Required action
Write out, word for word, every line in the data below from the one containing "Is there trachea here? Return masks as SVG." to the one containing "Segment aorta.", both of them included.

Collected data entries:
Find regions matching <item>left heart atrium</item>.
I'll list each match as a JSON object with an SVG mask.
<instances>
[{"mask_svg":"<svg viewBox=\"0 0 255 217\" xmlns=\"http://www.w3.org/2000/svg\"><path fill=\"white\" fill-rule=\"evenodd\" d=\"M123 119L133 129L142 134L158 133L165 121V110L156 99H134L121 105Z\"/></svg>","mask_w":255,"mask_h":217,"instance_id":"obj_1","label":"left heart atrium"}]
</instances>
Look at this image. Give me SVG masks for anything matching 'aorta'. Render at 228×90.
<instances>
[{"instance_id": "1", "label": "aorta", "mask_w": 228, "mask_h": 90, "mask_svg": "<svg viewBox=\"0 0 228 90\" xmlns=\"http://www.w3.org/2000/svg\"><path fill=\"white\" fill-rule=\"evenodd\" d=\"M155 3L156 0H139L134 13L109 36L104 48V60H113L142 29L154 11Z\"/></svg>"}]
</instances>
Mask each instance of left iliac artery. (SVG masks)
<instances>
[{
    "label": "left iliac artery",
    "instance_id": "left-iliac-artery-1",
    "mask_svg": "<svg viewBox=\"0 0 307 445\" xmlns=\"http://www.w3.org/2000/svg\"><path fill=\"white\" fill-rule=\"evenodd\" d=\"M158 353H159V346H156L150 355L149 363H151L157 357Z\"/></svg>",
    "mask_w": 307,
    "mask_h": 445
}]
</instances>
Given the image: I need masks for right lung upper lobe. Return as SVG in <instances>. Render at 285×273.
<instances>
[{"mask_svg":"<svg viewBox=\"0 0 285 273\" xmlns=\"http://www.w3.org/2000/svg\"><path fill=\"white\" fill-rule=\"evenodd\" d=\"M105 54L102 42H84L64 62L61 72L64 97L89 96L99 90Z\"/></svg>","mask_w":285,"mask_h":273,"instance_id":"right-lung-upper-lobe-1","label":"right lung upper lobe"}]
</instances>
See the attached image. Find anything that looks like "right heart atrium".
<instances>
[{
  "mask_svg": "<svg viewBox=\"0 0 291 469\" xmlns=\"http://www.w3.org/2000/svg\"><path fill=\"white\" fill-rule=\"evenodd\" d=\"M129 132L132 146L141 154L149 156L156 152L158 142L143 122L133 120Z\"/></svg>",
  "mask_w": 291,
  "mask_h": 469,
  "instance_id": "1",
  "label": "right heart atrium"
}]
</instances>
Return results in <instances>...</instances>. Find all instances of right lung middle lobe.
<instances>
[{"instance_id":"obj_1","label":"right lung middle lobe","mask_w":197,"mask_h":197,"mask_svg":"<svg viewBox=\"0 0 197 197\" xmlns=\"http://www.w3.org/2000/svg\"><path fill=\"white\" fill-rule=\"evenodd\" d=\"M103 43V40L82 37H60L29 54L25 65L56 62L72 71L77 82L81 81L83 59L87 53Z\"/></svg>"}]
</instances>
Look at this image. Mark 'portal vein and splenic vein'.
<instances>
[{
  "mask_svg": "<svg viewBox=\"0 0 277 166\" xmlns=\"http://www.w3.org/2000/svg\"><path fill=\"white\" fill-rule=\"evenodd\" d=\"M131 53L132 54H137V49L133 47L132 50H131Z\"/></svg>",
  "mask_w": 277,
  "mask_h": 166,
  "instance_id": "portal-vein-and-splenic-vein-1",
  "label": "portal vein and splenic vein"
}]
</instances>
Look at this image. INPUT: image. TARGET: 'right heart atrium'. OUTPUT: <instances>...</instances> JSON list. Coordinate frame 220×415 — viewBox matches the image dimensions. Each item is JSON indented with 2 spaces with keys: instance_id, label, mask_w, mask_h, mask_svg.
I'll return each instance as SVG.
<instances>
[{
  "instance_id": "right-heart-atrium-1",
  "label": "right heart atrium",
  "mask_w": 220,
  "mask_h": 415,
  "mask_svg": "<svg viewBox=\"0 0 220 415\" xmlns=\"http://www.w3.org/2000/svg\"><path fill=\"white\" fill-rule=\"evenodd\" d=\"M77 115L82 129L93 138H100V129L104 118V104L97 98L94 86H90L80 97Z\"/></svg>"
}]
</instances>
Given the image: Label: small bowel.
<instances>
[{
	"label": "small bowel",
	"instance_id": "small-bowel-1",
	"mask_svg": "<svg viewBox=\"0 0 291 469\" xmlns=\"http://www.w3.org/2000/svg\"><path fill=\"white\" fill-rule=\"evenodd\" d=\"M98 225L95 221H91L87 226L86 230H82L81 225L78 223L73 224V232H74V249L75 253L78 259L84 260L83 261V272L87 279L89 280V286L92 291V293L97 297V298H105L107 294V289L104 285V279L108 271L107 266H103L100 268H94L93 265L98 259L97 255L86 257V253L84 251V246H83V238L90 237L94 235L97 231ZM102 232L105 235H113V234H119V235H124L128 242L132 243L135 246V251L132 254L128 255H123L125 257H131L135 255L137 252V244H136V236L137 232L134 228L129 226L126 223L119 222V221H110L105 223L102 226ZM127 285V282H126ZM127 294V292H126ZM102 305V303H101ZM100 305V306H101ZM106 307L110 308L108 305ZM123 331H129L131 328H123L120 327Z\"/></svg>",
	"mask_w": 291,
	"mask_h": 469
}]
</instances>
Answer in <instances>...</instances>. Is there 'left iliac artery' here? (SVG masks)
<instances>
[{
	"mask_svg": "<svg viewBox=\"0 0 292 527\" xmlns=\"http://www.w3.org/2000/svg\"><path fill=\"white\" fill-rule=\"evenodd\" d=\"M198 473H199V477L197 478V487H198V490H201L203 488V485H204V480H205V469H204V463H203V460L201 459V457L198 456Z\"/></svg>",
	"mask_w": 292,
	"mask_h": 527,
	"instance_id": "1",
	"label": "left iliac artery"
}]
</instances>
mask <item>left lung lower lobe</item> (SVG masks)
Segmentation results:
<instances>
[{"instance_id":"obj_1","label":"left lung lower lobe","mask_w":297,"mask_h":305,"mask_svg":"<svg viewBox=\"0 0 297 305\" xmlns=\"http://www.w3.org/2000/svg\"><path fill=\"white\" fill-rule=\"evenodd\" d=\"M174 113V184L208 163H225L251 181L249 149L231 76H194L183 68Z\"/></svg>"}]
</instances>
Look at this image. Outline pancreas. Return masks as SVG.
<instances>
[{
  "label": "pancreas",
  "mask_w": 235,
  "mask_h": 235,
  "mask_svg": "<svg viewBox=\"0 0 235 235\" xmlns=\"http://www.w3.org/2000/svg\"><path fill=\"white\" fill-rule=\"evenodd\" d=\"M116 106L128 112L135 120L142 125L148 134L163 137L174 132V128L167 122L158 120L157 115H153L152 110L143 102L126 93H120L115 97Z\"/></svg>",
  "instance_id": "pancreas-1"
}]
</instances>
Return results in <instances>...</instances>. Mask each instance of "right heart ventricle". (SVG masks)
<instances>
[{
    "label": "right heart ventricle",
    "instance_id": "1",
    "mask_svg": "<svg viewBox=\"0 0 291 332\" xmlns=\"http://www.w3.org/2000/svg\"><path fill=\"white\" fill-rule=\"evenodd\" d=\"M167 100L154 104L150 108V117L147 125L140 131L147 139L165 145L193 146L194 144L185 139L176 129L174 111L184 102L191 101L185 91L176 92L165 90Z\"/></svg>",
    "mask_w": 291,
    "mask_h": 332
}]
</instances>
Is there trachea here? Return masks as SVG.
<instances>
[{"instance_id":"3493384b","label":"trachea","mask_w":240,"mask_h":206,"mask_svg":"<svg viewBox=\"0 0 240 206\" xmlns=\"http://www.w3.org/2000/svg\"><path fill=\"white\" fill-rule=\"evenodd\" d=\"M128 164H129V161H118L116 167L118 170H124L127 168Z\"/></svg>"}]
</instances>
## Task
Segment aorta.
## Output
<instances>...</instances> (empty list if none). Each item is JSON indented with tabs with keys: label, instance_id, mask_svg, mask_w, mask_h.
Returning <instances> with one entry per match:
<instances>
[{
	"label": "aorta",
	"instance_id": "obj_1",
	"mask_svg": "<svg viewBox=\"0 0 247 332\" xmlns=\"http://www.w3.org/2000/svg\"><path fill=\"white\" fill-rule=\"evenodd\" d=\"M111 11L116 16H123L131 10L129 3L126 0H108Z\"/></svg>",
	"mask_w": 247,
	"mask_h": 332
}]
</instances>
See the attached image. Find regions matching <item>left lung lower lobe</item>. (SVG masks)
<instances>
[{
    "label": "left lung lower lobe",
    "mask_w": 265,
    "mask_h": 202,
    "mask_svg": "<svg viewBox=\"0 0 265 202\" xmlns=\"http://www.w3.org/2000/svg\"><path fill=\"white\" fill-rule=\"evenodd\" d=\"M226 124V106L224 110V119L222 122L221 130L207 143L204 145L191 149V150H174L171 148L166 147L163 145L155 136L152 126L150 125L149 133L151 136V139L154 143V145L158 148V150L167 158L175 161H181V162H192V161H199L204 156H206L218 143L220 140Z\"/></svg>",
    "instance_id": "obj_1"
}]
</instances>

Answer section
Is there trachea here? Return masks as SVG.
<instances>
[{"instance_id":"3493384b","label":"trachea","mask_w":240,"mask_h":206,"mask_svg":"<svg viewBox=\"0 0 240 206\" xmlns=\"http://www.w3.org/2000/svg\"><path fill=\"white\" fill-rule=\"evenodd\" d=\"M128 164H129V161H118L116 167L118 170H124L127 168Z\"/></svg>"}]
</instances>
## Task
Segment aorta.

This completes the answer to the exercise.